Healing Racism

Race is a long-standing topic that our country engages in. The recent events of George Floyd's death and Kyle Rittenhouse's trial verdict have reignited the pain that the BIPOC community has never stopped feeling. 

In this post, I will dive into defining racial trauma, ways to heal, and how to help those who are impacted by this. 

What is Racial Trauma?

You may have heard of the word "trauma" mentioned a lot. But what is it? Psychological trauma can be defined as a person's response to a stressful event. There is also a term called complex trauma, which is a response to a series of stressful events. 

Racial trauma can come in different forms. One of them could be coming from a direct experience to an individual. Another situation is being traumatized by the broader systems of the country. One other source is vicarious trauma, which happens when you witness someone experience a traumatic incident. In this case, you would share the same stress response even if you did not go through it yourself. 

How do you know if you're carrying this trauma? If you are a person who identifies with the BIPOC community in America, you may have gone through some racism and discrimination due to the way that you look. 

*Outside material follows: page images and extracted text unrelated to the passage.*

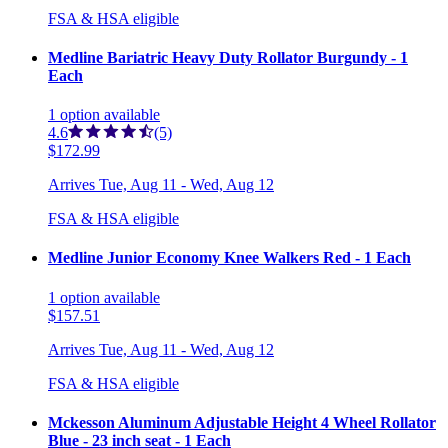
FSA & HSA eligible
Medline Bariatric Heavy Duty Rollator Burgundy - 1
Each
1
option
available
4.6
(5)
$172.99
Arrives
Tue, Aug 11 - Wed, Aug 12
FSA & HSA eligible
Medline Junior Economy Knee Walkers Red - 1 Each
1
option
available
$157.51
Arrives
Tue, Aug 11 - Wed, Aug 12
FSA & HSA eligible
Mckesson Aluminum Adjustable Height 4 Wheel Rollator
Blue - 23 inch seat - 1 Each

What does self-care look like?

First and foremost, you need to be able to identify how you respond to racial stress. For many people, some responses are anxiety, depression, difficulty concentrating, fatigue, body pains such as headaches, or changes in sleep pattern resulting in little or no rest. 

Being aware of how you respond will allow you to access self-care a lot quicker. Here are a few ways.

  • Start with taking care of your physical needs

I know this is something you probably hear or read on every health website. Sleep, eating right, and exercise are all critical to maintaining a well-oiled human. It is hard to expect yourself to perform at your best if you have not met your basic needs. Follow good sleep hygiene, eat a balanced meal, and take walking breaks outside throughout the day. I do also want to remind you everyone's needs change. So try a little experiment. Try a day of complete self-care and notice how you feel at the end of the day. If you notice a difference in a positive direction, keep it going! If not, try a different combination of self-care habits. If you are having a hard time maintaining these habits, work with a coach or therapist to help you maintain sustainable changes. 

  • Activism

Experiencing racial trauma can leave you with feelings of hopelessness and helplessness. Continuous experiences of racism and discrimination can exacerbate these feelings. One way to combat this is by turning our pain into empowerment. Now, this does not have to mean having to be front and center in protests. Check in with yourself and be honest with what you can genuinely engage in. It may be engaging in dialogue with people you trust, joining local organizations, signing petitions, donating money, or your time mentoring the youth. 

  • Connect to your culture and celebrate!

Racial stress can often make people feel alone. Living in a racialized society can highlight the challenges that one's race brings. It is important to celebrate what makes your race and culture unique! Tap into a sense of pride, read about pioneers of your race, music, art, and other contributions of people who look like you. One way to process trauma is through writing, painting, or creating different forms of art. 

  • Check in with your energy, and give yourself permission to say "no."

I constantly remind my clients to slow down. One way of doing that is taking time to turn inward and ask yourself, "What is my energy level today?" You're not always on the same energy level every day so when you encounter any racial stress, think before you act. If you are feeling exhausted, maybe the best decision at the moment is to step away from the situation. Other times, when there is more energy, you may want to confront and speak to oppressors. Now always be cautious about your environment as well. 

It is vital not just to start self-care but to maintain it and keep it as a practice. Racial stress can be a continuous stressor that people are experiencing based on where they work, live, and who they are around. So remind yourself that you need to do what you can to make sure you are okay. If you don't, there may be longer-term effects, such as long-lasting physical and psychological concerns. 


 How to talk to trauma victims?

Be gentle with your words and your approach. Make it a point to be with the person and make yourself available. Try as much as possible to come from a nonjudgmental place. Often, because of the discomfort it brings, most people want to move the person from the feelings and thoughts around the trauma before the person is ready. 

Remember that people in a state of trauma or stress are not operating at their best, so practice some patience with them. Don't take their responses to heart. Strong feelings and outbursts are normal. Reassure them that their reactions are very normal.

Ask what they need without imposing your agenda. I suggest offering something practical like taking their dog out, driving them to get food, or putting their groceries away. You could also offer to do something fun. Enjoy their culture and background with them.

Lastly, recommend a specialist or trauma therapist. You can learn how to address and deal with trauma in therapy. Encourage self-care. 

There are profound psychological effects of racial trauma. There are many forms of experiencing racism, some of which are individually, systemically, or vicariously. 

Whether you experience racial trauma or know someone who does, start to have the conversation with yourself or others impacted by this. It is imperative to provide yourself in validating spaces and around people who can accurately communicate an understanding of racial trauma. Your experience is valid, and you deserve to heal.